(Stored items)
= Beginning of Section =

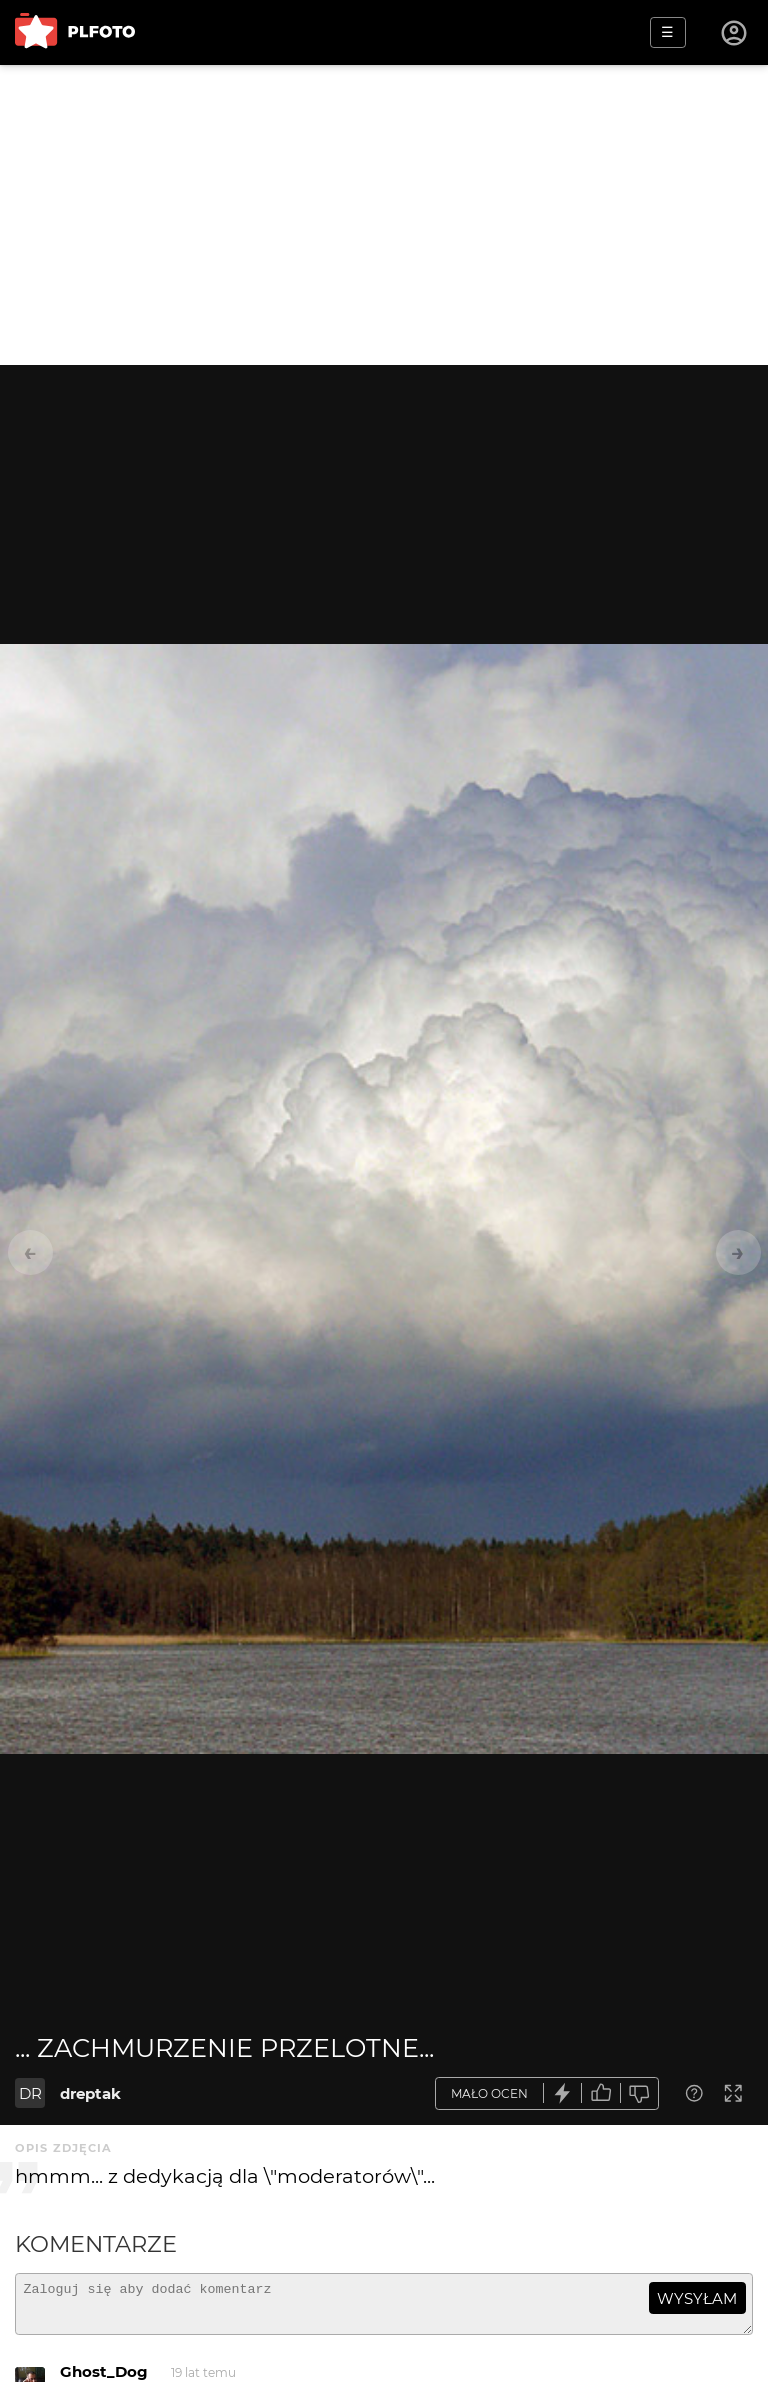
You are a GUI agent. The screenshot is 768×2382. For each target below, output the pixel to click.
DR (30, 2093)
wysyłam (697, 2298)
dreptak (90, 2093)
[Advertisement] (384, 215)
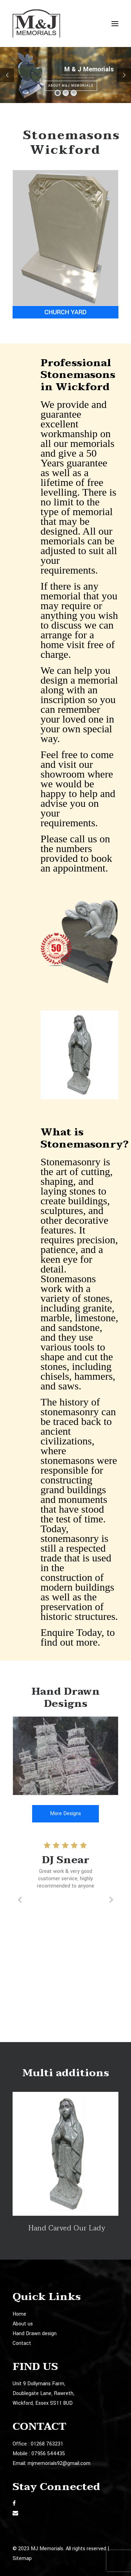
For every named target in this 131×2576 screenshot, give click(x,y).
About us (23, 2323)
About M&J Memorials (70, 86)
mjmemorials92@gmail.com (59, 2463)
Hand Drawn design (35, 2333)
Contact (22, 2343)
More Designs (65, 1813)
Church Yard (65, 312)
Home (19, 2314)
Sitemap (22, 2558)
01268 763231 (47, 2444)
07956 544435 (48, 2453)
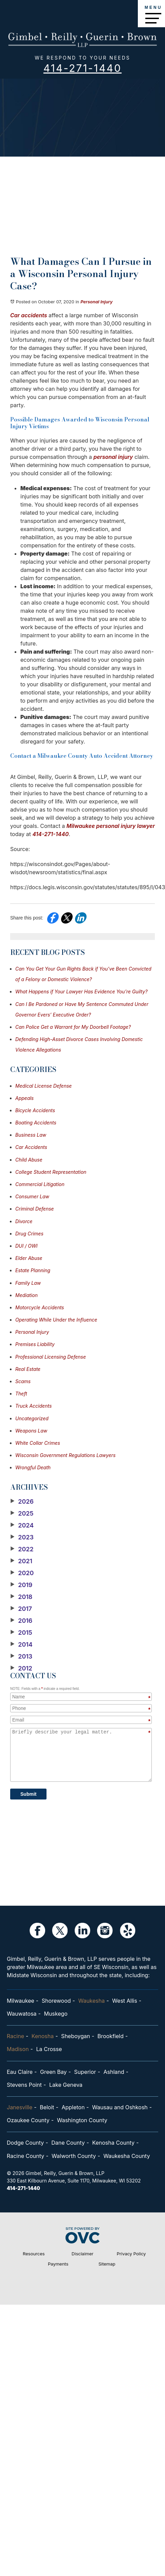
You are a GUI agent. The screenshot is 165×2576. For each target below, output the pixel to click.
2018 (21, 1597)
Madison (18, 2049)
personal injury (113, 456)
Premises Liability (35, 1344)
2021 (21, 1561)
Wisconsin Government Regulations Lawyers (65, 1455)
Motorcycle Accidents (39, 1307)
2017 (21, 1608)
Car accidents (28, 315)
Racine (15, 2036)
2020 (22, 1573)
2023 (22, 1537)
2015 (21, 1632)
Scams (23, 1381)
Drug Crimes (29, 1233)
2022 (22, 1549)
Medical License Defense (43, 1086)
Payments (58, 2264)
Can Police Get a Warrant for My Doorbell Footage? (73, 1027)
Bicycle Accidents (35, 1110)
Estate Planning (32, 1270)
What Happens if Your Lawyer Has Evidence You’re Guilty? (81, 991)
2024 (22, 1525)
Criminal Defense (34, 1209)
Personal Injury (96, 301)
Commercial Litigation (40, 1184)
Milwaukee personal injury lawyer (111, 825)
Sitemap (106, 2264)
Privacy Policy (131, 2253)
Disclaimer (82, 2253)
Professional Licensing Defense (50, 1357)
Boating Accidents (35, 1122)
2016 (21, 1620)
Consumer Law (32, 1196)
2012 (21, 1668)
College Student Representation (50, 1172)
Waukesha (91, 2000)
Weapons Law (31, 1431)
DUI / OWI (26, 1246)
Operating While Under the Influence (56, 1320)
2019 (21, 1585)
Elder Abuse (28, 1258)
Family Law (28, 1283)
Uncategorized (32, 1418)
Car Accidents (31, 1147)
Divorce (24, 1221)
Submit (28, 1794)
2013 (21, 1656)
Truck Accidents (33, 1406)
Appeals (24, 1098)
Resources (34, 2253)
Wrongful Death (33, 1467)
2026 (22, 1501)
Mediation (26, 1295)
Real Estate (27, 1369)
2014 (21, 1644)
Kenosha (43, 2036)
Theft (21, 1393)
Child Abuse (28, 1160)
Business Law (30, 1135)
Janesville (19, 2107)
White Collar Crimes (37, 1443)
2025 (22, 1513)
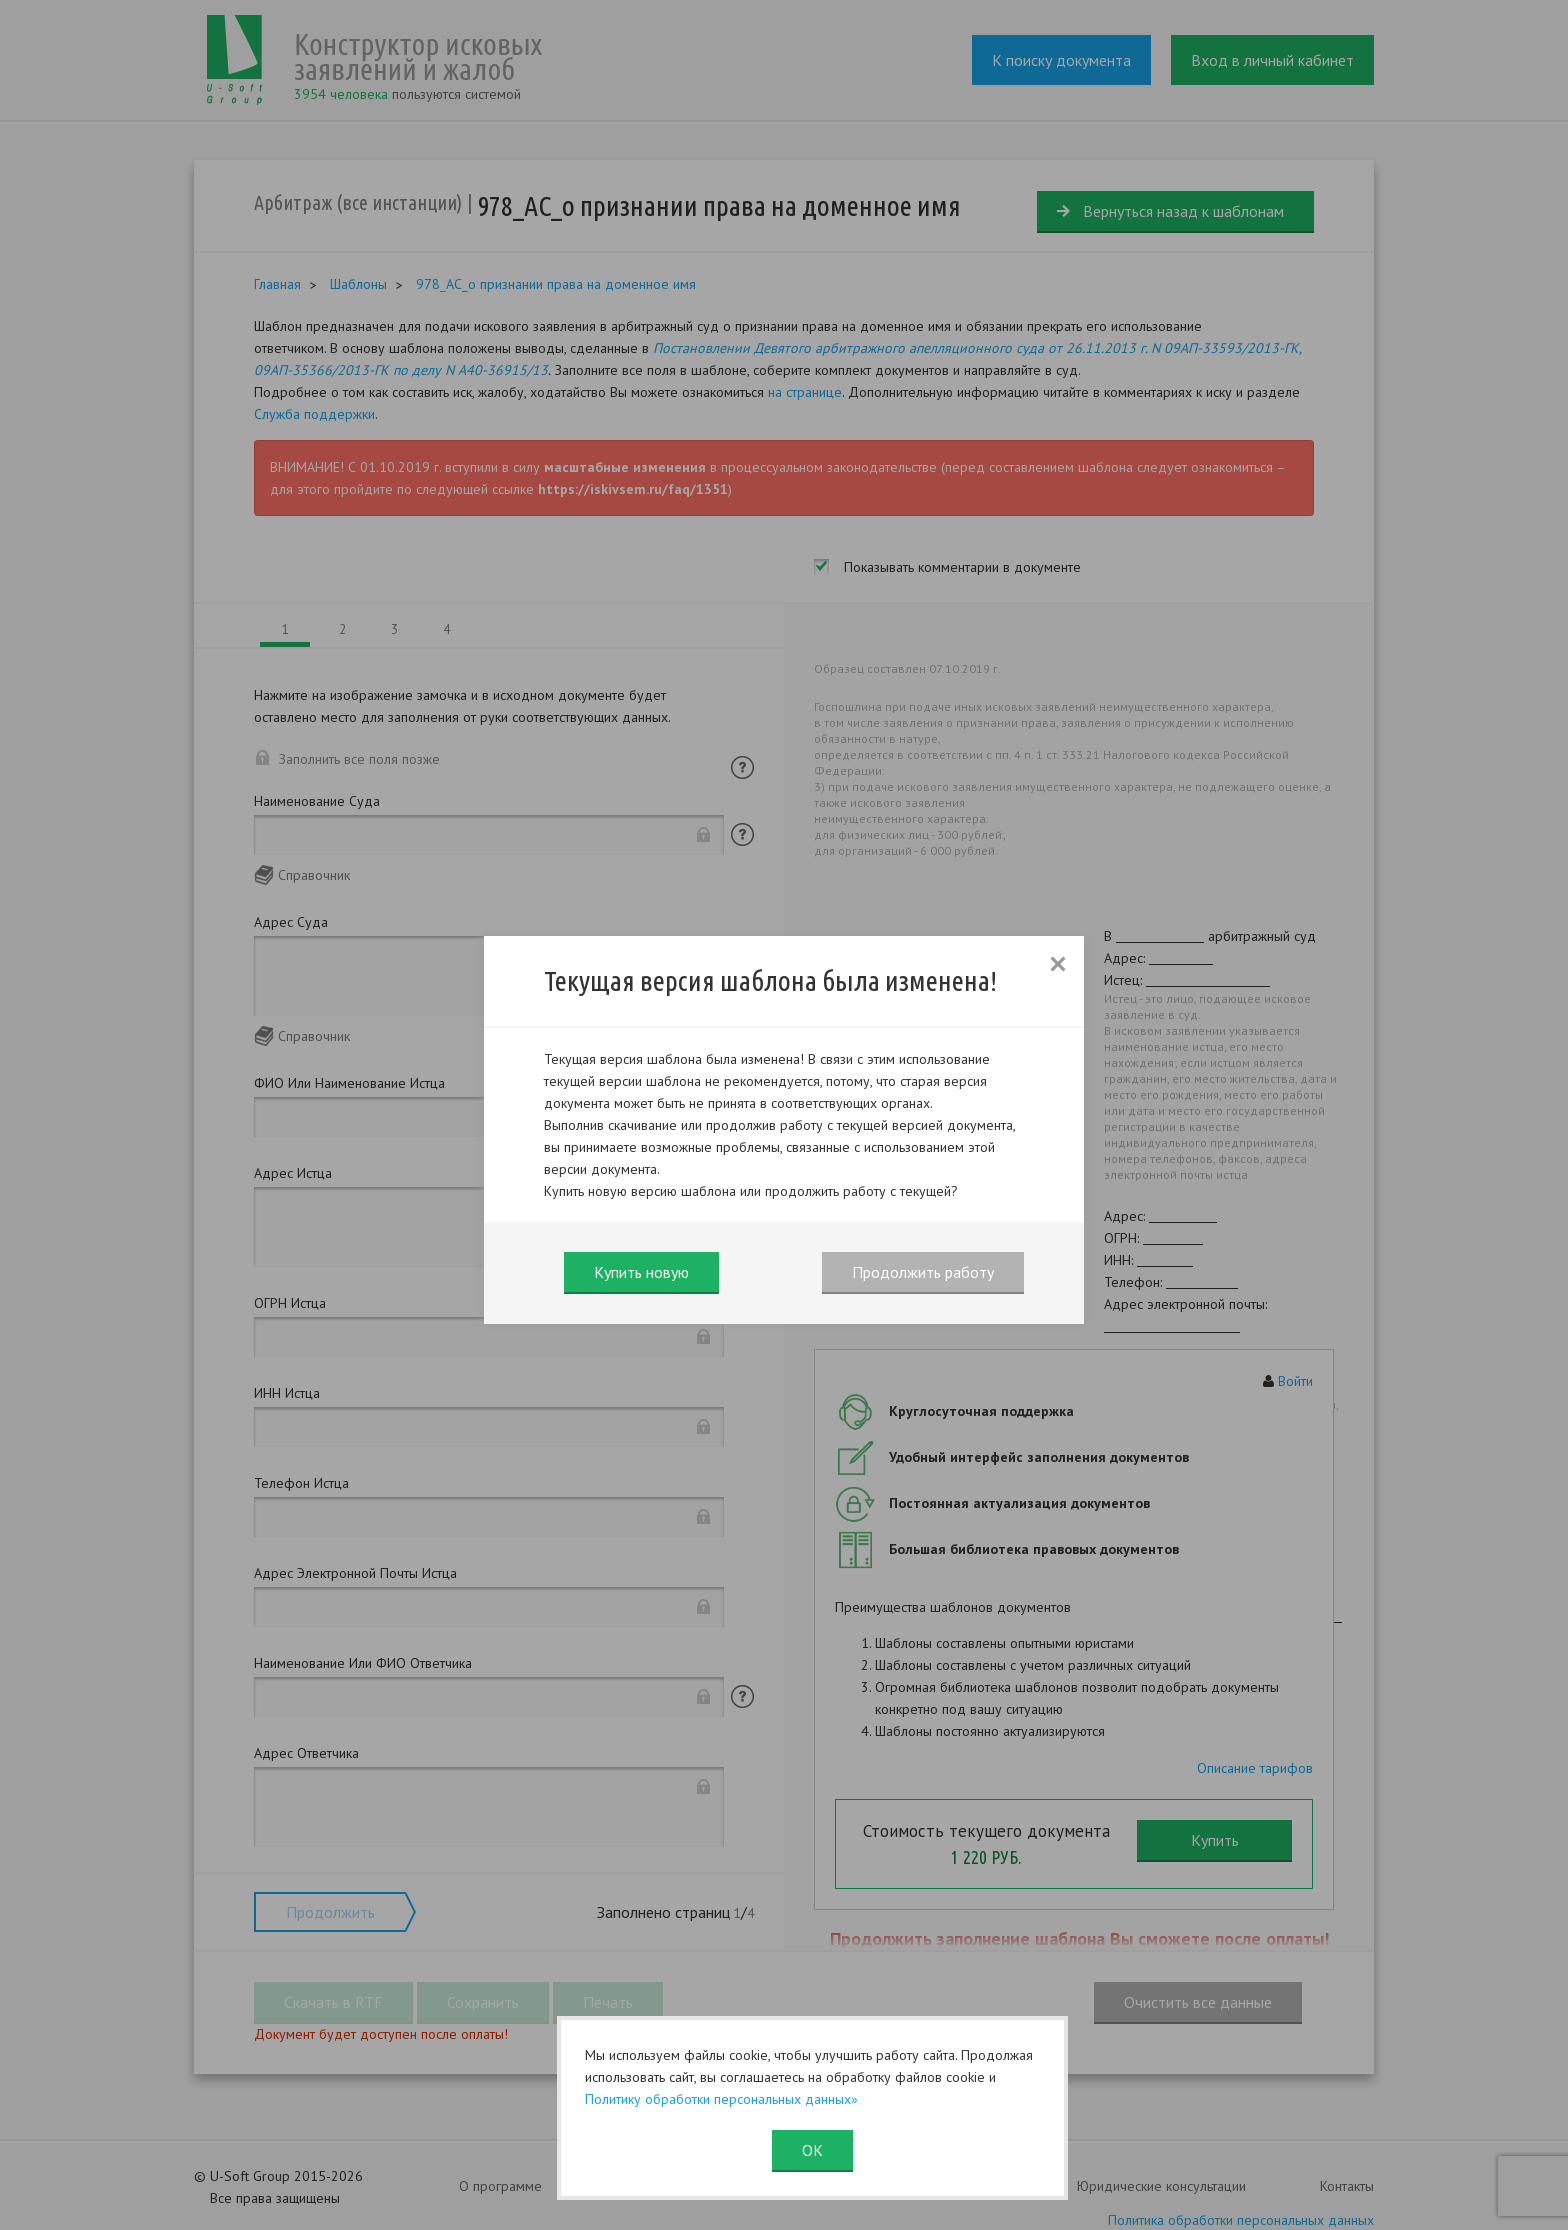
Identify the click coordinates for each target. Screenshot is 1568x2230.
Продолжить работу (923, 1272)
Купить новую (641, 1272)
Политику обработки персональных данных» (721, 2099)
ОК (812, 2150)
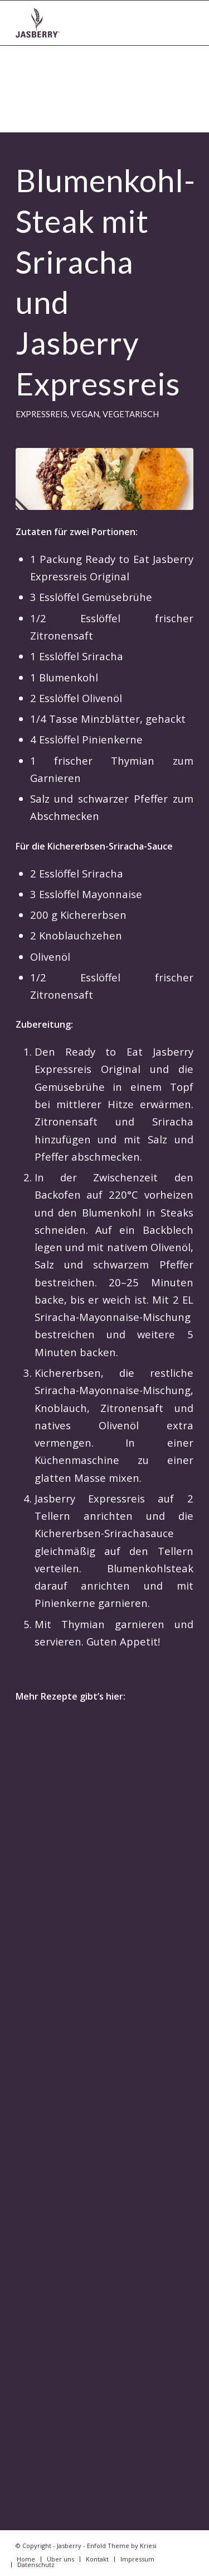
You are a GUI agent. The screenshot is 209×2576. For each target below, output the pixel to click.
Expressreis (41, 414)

= End of Section =

### WHAT NEEDS TO BE DONE
Each line above where the word "click" occurs should be returned in full.

### FINAL ANSWER
You are a GUI agent. The screenshot is 768×2382. For each target below, output the pixel to click.
For every named target in this 131×2576 screenshot, give click(x,y).
You are a GUI agent. The screenshot is 165×2576. For each target below, output the pixel to click.
Identify the click coordinates for each target. Screenshot is 1568x2230.
You are a GUI agent. The screenshot is 209×2576. For each target below, output the pixel to click.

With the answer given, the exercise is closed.